Uncertainty Quantification

A point regressor answers “what value?” but never “how sure are you?”. For pricing, demand, latency, or risk, the second question is often the one that matters. This tutorial builds a model that answers it. Distributional regression, marked by the *LSS suffix in DeepTab, predicts the parameters of a full conditional distribution for every row, so you get calibrated prediction intervals and an uncertainty estimate that changes with the input (heteroscedasticity).

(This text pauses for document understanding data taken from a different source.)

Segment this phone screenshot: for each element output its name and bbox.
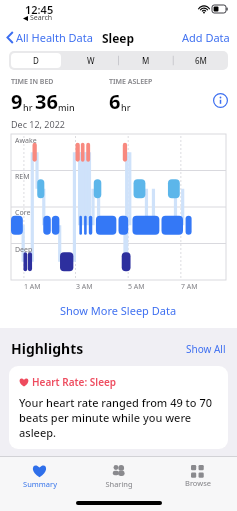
button[interactable]: Browse [158, 457, 237, 495]
staticText: Show All [186, 342, 226, 356]
staticText: Highlights [11, 339, 84, 358]
button[interactable]: Heart Rate: Sleep [9, 366, 228, 449]
staticText: 12:45 [25, 2, 54, 17]
button[interactable]: Show All [186, 342, 226, 356]
staticText: Sharing [105, 479, 133, 489]
staticText: TIME IN BED [11, 77, 54, 87]
button[interactable]: Add Data [182, 30, 230, 45]
staticText: Search [30, 13, 53, 23]
staticText: 5 AM [128, 282, 145, 292]
staticText: hr [121, 101, 131, 113]
staticText: All Health Data [16, 30, 93, 45]
staticText: 6 [109, 88, 121, 115]
button[interactable]: 6M [175, 53, 226, 68]
staticText: Show More Sleep Data [60, 303, 177, 318]
staticText: 7 AM [181, 282, 198, 292]
staticText: Heart Rate: Sleep [32, 375, 117, 389]
staticText: Awake [15, 136, 37, 146]
staticText: Your heart rate ranged from 49 to 70 bea… [19, 395, 218, 440]
staticText: D [33, 55, 39, 66]
staticText: Add Data [182, 30, 230, 45]
staticText: Deep [15, 245, 33, 255]
staticText: 1 AM [24, 282, 41, 292]
staticText: 9 [11, 88, 23, 115]
staticText: Dec 12, 2022 [11, 118, 65, 130]
staticText: W [87, 55, 95, 66]
button[interactable]: Sharing [79, 457, 158, 495]
staticText: REM [15, 172, 30, 182]
button[interactable]: Information [213, 93, 228, 108]
staticText: 6M [195, 55, 207, 66]
button[interactable]: Summary [0, 457, 79, 495]
button[interactable]: All Health Data [6, 30, 93, 45]
button[interactable]: M [120, 53, 171, 68]
button[interactable]: D [11, 53, 61, 68]
staticText: hr [23, 101, 33, 113]
button[interactable]: W [65, 53, 116, 68]
button[interactable]: Show More Sleep Data [0, 296, 237, 324]
staticText: TIME ASLEEP [109, 77, 153, 87]
staticText: min [58, 101, 75, 113]
staticText: Sleep [102, 30, 135, 46]
staticText: Summary [23, 479, 57, 489]
staticText: Browse [185, 478, 211, 488]
staticText: 36 [35, 88, 58, 115]
staticText: M [142, 55, 150, 66]
staticText: Core [15, 208, 31, 218]
staticText: 3 AM [76, 282, 93, 292]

We construct a deliberately heteroscedastic problem, show why a point regressor cannot represent it, train a NODELSS model, verify that its intervals are calibrated, confirm it recovers the true input-dependent noise, score it with proper scoring rules, and select a distribution family for a heavy-tailed target.

Note

The notebook linked above is generated from this same tutorial content. The markdown page is the readable lesson; the notebook is the executable copy.

What You Will Learn

  • How to train a *LSS model and read its predicted distribution parameters.

  • Why a point regressor cannot express input-dependent uncertainty, and how LSS recovers it.

  • How to build prediction intervals and verify their calibration across nominal levels.

  • How to choose a distribution family by matching the target’s support and tails, scored with CRPS.

  • How evaluate() reports proper scoring rules and how score() returns the negative log-likelihood.

  • How to serve an uncertainty-aware model with InferenceModel.predict_params().

Setup

import numpy as np
import pandas as pd
from scipy import stats
from sklearn.metrics import mean_absolute_error, mean_squared_error, r2_score
from sklearn.model_selection import train_test_split

from deeptab.configs import NODEConfig, PreprocessingConfig, TrainerConfig
from deeptab.core.observability import ObservabilityConfig
from deeptab.core.reproducibility import set_seed
from deeptab.models import NODELSS, NODERegressor

Note

For a quick demonstration these tutorials train with very low max_epochs and patience (5 and 2). Treat these as placeholders and choose values that match your own compute budget and problem. As a starting point, at least max_epochs=100 and patience=10 are recommended for meaningful results.

A Heteroscedastic Dataset

The defining feature of an uncertainty problem is that the spread of the target, not just its mean, depends on the inputs. We build exactly that: the conditional mean is a smooth function of several drivers, but the noise standard deviation grows with one of them. Because we generate the noise ourselves, we know the true sigma(x) and can later check whether the model recovered it.

RANDOM_STATE = 42
rng = np.random.default_rng(RANDOM_STATE)
N = 6000

X = pd.DataFrame({
    "load":      rng.uniform(0.0, 1.0, N),     # drives both the mean and the noise
    "distance":  rng.uniform(0.0, 1.0, N),
    "priority":  rng.normal(0.0, 1.0, N),
    "size":      rng.gamma(2.0, 1.0, N),
})

# Conditional mean: smooth, nonlinear function of the drivers
mean = 20.0 + 30.0 * X["load"] + 12.0 * np.sin(3.0 * X["distance"]) + 4.0 * X["priority"]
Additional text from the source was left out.